If you are a language enthusiast, you may often be thinking about how German is similar to English or what similarities exist between German and Swedish. Germanic languages obviously have a wide range of very similar grammatical constructs, not to mention very similarly used tenses, which I am sure is a subject of very intense discussion among comparative linguists at various language faculties, but I have the impression that it has never been quantified and only talked about. So let’s try to answer this question with some data.
But how to measure it?
One of the methods to estimate the similarity between two text strings is the method called Levenstein distance. It is a measure of the similarity between two strings by calculating the minimum number of single character edits (insertions, deletions, or substitutions) required to change one string into the other.
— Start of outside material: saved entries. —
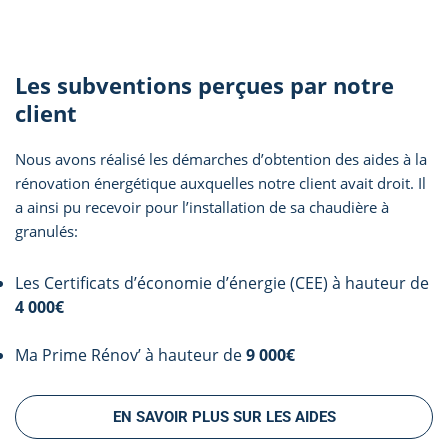
Les subventions perçues par notre
client
Nous avons réalisé les démarches d’obtention des aides à la
rénovation énergétique auxquelles notre client avait droit. Il
a ainsi pu recevoir pour l’installation de sa chaudière à
granulés:
Les Certificats d’économie d’énergie (CEE) à hauteur de
4 000€
Ma Prime Rénov’ à hauteur de
9 000€
EN SAVOIR PLUS SUR LES AIDES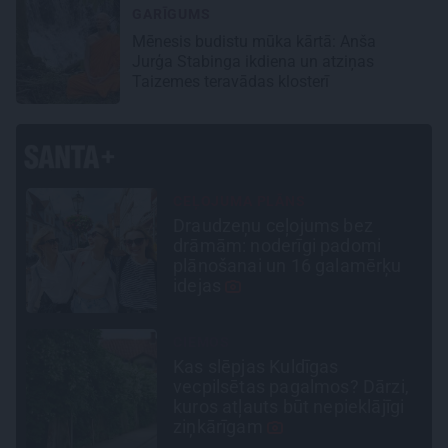
GARĪGUMS
Mēnesis budistu mūka kārtā: Anša
Jurģa Stabinga ikdiena un atziņas
Taizemes teravādas klosterī
DZĪVESSTĀSTS
Stāsts, kas pārspēj kino
scenārijus: Kā Liepājas zēns
Volfs Ruvinskis kļuva par
Meksikas superzvaigzni
PERSONĪBAS
Noklusētās dzimtas saites,
,
attiecības ar brāli un 7. bērns
kā brīnums: atklāta saruna ar
Andri Raču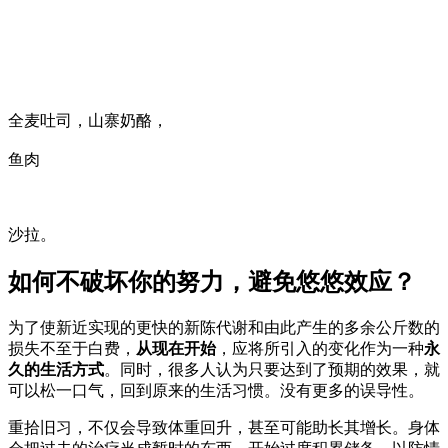
全麦吐司，山寨奶酪，
鱼肉
沙拉。
如何不破坏你的努力，避免悠悠效应？
为了使新近实现的更快的新陈代谢和由此产生的多余公斤数的
损失不至于白费，
从现在开始
，应将所引入的变化作为一种
永
久的生活方式
。同时，很多人认为只要达到了预期的效果，就
可以松一口气，回到原来的生活习惯。没有更多的误导性。
重拾旧习，不仅会导致体重回升，甚至可能助长其增长。身体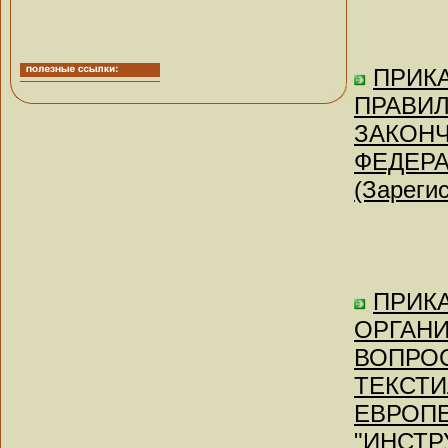
ПРИКАЗ
ПРАВИЛ
ЗАКОН
ФЕДЕР
(Зареги
ПРИКА
ОРГАНИ
ВОПРО
ТЕКСТИ
ЕВРОПЕ
"ИНСТР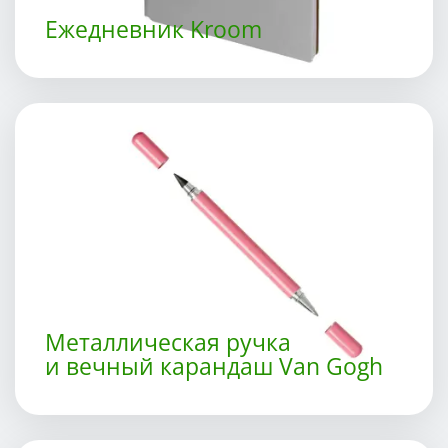
Ежедневник Kroom
Металлическая ручка
и вечный карандаш Van Gogh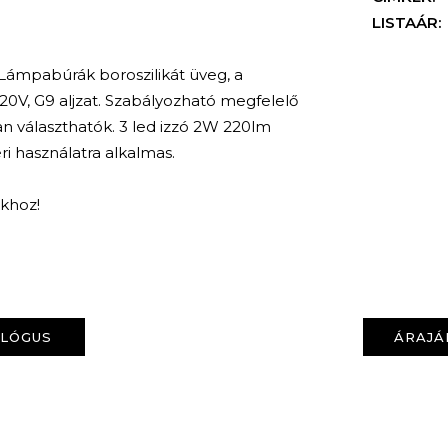
LISTAÁR:
Lámpabúrák boroszilikát üveg, a
 220V, G9 aljzat. Szabályozható megfelelő
an választhatók. 3 led izzó 2W 220lm
i használatra alkalmas.
nkhoz!
KERESÉS
ALÓGUS
ÁRAJÁ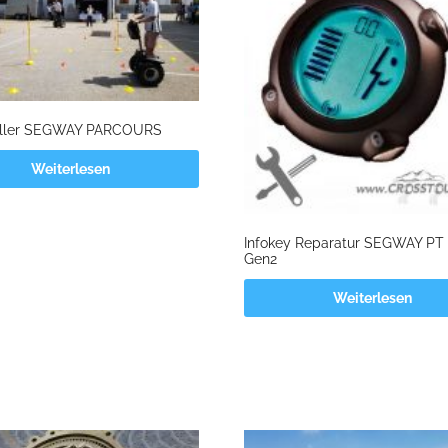
ueller SEGWAY PARCOURS
Weiterlesen
Infokey Reparatur SEGWAY PT 
Gen2
Weiterlesen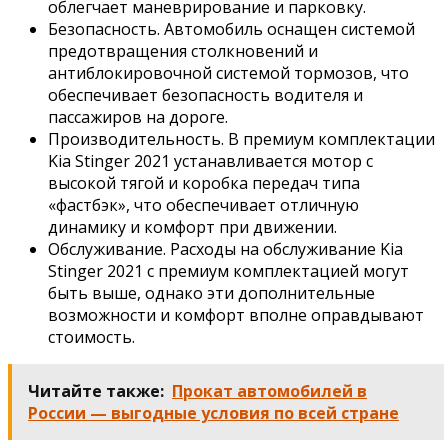
облегчает маневрирование и парковку.
Безопасность. Автомобиль оснащен системой
предотвращения столкновений и
антиблокировочной системой тормозов, что
обеспечивает безопасность водителя и
пассажиров на дороге.
Производительность. В премиум комплектации
Kia Stinger 2021 устанавливается мотор с
высокой тягой и коробка передач типа
«фастбэк», что обеспечивает отличную
динамику и комфорт при движении.
Обслуживание. Расходы на обслуживание Kia
Stinger 2021 с премиум комплектацией могут
быть выше, однако эти дополнительные
возможности и комфорт вполне оправдывают
стоимость.
Читайте также:
Прокат автомобилей в
России — выгодные условия по всей стране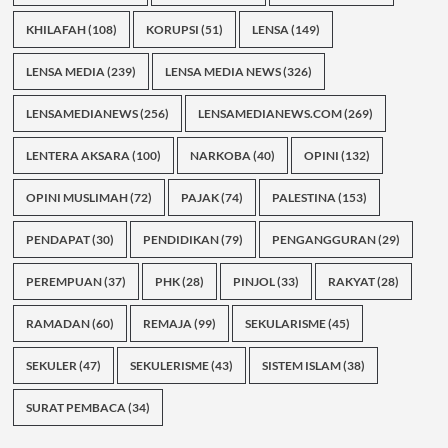
KHILAFAH
(108)
KORUPSI
(51)
LENSA
(149)
LENSA MEDIA
(239)
LENSA MEDIA NEWS
(326)
LENSAMEDIANEWS
(256)
LENSAMEDIANEWS.COM
(269)
LENTERA AKSARA
(100)
NARKOBA
(40)
OPINI
(132)
OPINI MUSLIMAH
(72)
PAJAK
(74)
PALESTINA
(153)
PENDAPAT
(30)
PENDIDIKAN
(79)
PENGANGGURAN
(29)
PEREMPUAN
(37)
PHK
(28)
PINJOL
(33)
RAKYAT
(28)
RAMADAN
(60)
REMAJA
(99)
SEKULARISME
(45)
SEKULER
(47)
SEKULERISME
(43)
SISTEM ISLAM
(38)
SURAT PEMBACA
(34)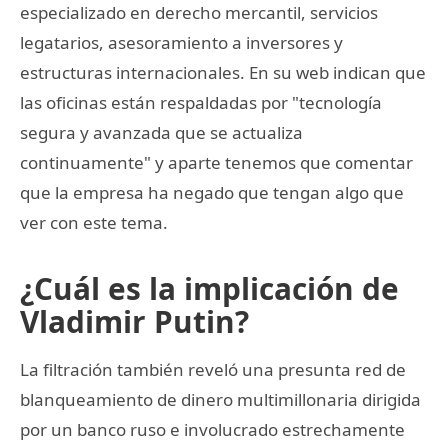
especializado en derecho mercantil, servicios
legatarios, asesoramiento a inversores y
estructuras internacionales. En su web indican que
las oficinas están respaldadas por "tecnología
segura y avanzada que se actualiza
continuamente" y aparte tenemos que comentar
que la empresa ha negado que tengan algo que
ver con este tema.
¿Cuál es la implicación de
Vladimir Putin?
La filtración también reveló una presunta red de
blanqueamiento de dinero multimillonaria dirigida
por un banco ruso e involucrado estrechamente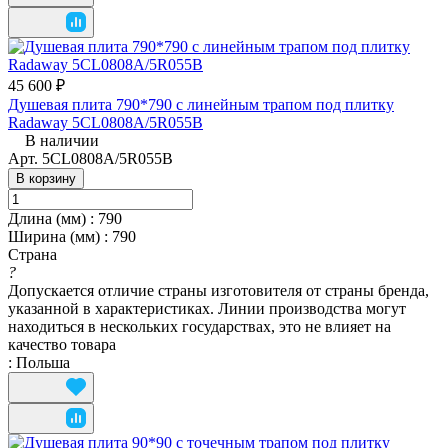
45 600 ₽
Душевая плита 790*790 с линейным трапом под плитку
Radaway 5CL0808A/5R055B
В наличии
Арт.
5CL0808A/5R055B
В корзину
Длина (мм)
:
790
Ширина (мм)
:
790
Страна
?
Допускается отличие страны изготовителя от страны бренда,
указанной в характеристиках. Линии производства могут
находиться в нескольких государствах, это не влияет на
качество товара
:
Польша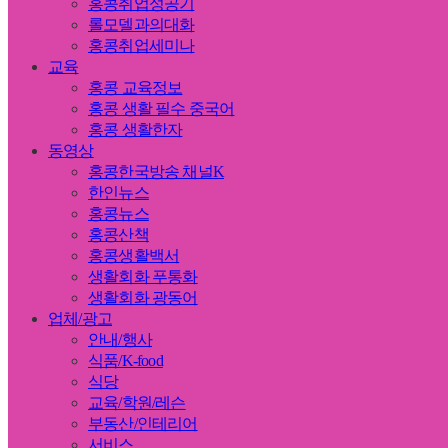
홍콩취업성공기
롤모델과의대화
홍콩취업세미나
교육
홍콩 교육정보
홍콩 생활 필수 중국어
홍콩 생활한자
동영상
홍콩한국방송 채널K
한인뉴스
홍콩뉴스
홍콩산책
홍콩생활백서
생활회화 푸통화
생활회화 광동어
업체/광고
안내/행사
식품/K-food
식당
교육/학원/레슨
부동산/인테리어
서비스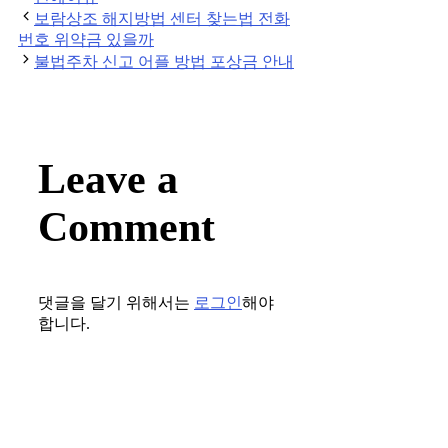
Post
보람상조 해지방법 센터 찾는법 전화
navigation
번호 위약금 있을까
불법주차 신고 어플 방법 포상금 안내
Leave a
Comment
댓글을 달기 위해서는
로그인
해야
합니다.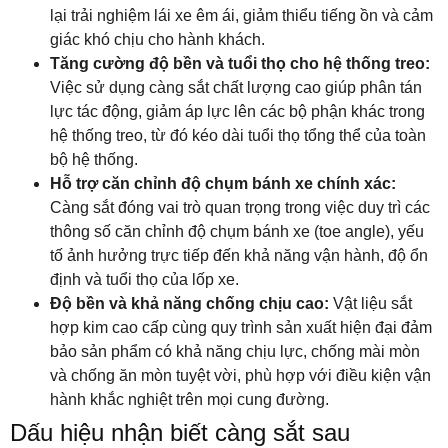
lại trải nghiệm lái xe êm ái, giảm thiểu tiếng ồn và cảm
giác khó chịu cho hành khách.
Tăng cường độ bền và tuổi thọ cho hệ thống treo:
Việc sử dụng càng sắt chất lượng cao giúp phân tán
lực tác động, giảm áp lực lên các bộ phận khác trong
hệ thống treo, từ đó kéo dài tuổi thọ tổng thể của toàn
bộ hệ thống.
Hỗ trợ căn chỉnh độ chụm bánh xe chính xác:
Càng sắt đóng vai trò quan trọng trong việc duy trì các
thông số căn chỉnh độ chụm bánh xe (toe angle), yếu
tố ảnh hưởng trực tiếp đến khả năng vận hành, độ ổn
định và tuổi thọ của lốp xe.
Độ bền và khả năng chống chịu cao:
Vật liệu sắt
hợp kim cao cấp cùng quy trình sản xuất hiện đại đảm
bảo sản phẩm có khả năng chịu lực, chống mài mòn
và chống ăn mòn tuyệt vời, phù hợp với điều kiện vận
hành khắc nghiệt trên mọi cung đường.
Dấu hiệu nhận biết càng sắt sau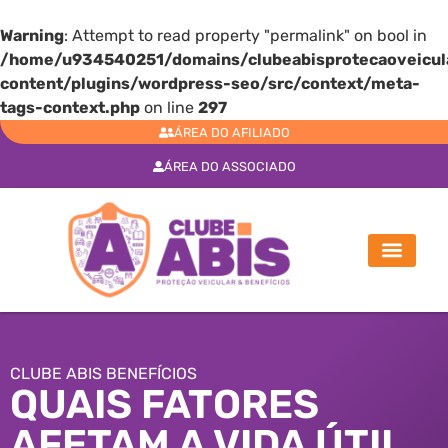
Warning
: Attempt to read property "permalink" on bool in
/home/u934540251/domains/clubeabisprotecaoveicula
content/plugins/wordpress-seo/src/context/meta-
tags-context.php
on line
297
ÁREA DO AFILIADO
ÁREA DO ASSOCIADO
CLUBE ABIS BENEFÍCIOS
QUAIS FATORES
AFETAM A VIDA ÚTIL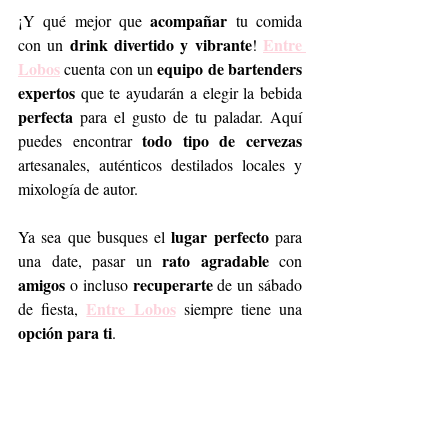
acompañar
¡Y qué mejor que 
 tu comida 
drink divertido y vibrante
Entre 
con un 
! 
Lobos
equipo de bartenders 
 cuenta con un 
expertos
 que te ayudarán a elegir la bebida 
perfecta
 para el gusto de tu paladar. Aquí 
todo tipo de cervezas 
puedes encontrar 
artesanales, auténticos destilados locales y 
mixología de autor.
lugar perfecto 
Ya sea que busques el 
para 
rato agradable
una date, pasar un 
 con 
amigos
recuperarte 
 o incluso 
de un sábado 
Entre Lobos
de fiesta, 
 siempre tiene una
opción para ti
.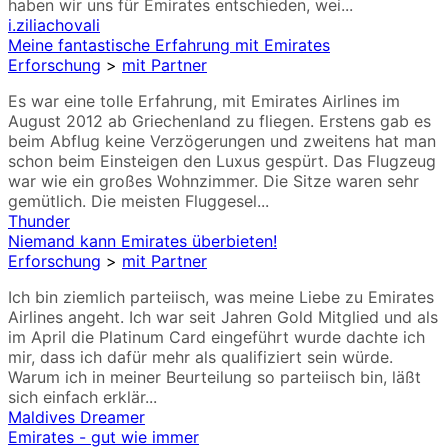
haben wir uns für Emirates entschieden, wei...
i.ziliachovali
Meine fantastische Erfahrung mit Emirates
Erforschung
>
mit Partner
Es war eine tolle Erfahrung, mit Emirates Airlines im
August 2012 ab Griechenland zu fliegen. Erstens gab es
beim Abflug keine Verzögerungen und zweitens hat man
schon beim Einsteigen den Luxus gespürt. Das Flugzeug
war wie ein großes Wohnzimmer. Die Sitze waren sehr
gemütlich. Die meisten Fluggesel...
Thunder
Niemand kann Emirates überbieten!
Erforschung
>
mit Partner
Ich bin ziemlich parteiisch, was meine Liebe zu Emirates
Airlines angeht. Ich war seit Jahren Gold Mitglied und als
im April die Platinum Card eingeführt wurde dachte ich
mir, dass ich dafür mehr als qualifiziert sein würde.
Warum ich in meiner Beurteilung so parteiisch bin, läßt
sich einfach erklär...
Maldives Dreamer
Emirates - gut wie immer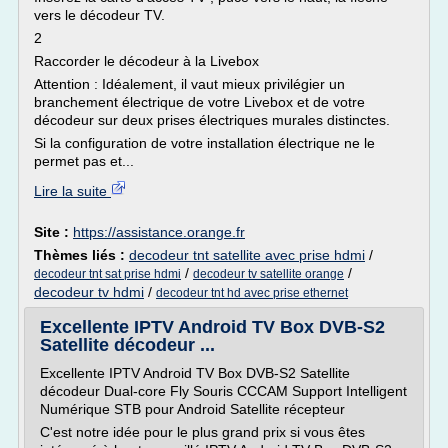
vers le décodeur TV.
2
Raccorder le décodeur à la Livebox
Attention : Idéalement, il vaut mieux privilégier un
branchement électrique de votre Livebox et de votre
décodeur sur deux prises électriques murales distinctes.
Si la configuration de votre installation électrique ne le
permet pas et...
Lire la suite
Site :
https://assistance.orange.fr
Thèmes liés :
decodeur tnt satellite avec prise hdmi
/
/
/
decodeur tnt sat prise hdmi
decodeur tv satellite orange
decodeur tv hdmi
/
decodeur tnt hd avec prise ethernet
Excellente IPTV Android TV Box DVB-S2
Satellite décodeur ...
Excellente IPTV Android TV Box DVB-S2 Satellite
décodeur Dual-core Fly Souris CCCAM Support Intelligent
Numérique STB pour Android Satellite récepteur
C'est notre idée pour le plus grand prix si vous êtes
For the sake of this small kind of research, I collected a total of about 110 sentences of texts available in English, German, Swedish, Norwegian, Danish, Dutch, Afrikaans, and in Icelandic.
Of course, the results won’t tell you much about grammar or phonetics, but they will tell you about lexical similarities.
Are you ready?
If we measure the average of the distances between the examined text strings, we get the following results:
If we scale it to look at the language that is closest to the one in the header, it will look something like this:
What does this tell us?
The closest language to English is Afrikaans, the closest language to German is Dutch, the closest language to Dutch is Afrikaans and vice versa (what a surprise😀), the closest language to Norwegian is Danish and vice versa, the closest language to Swedish is Norwegian, and the closest language to Icelandic is Norwegian.
Surprised? Having the results at hand, it is pretty much explained by either history or geography.
Which Germanic language is most like English?
According to this simple analysis, the closest language to English is Afrikaans, followed by Dutch and Danish. But I guess we would need a large sample to make it statistically more significant.
Does this analysis has any limitation?
Yes, of course it does. It may differ slightly from reality for various reasons, as the selected texts may not be representative of all language usage, but it gives us a data-driven answer. And there are some other languages left out of this analysis, such as Frisian, Irish, Scottish Gaelic, or Welsh.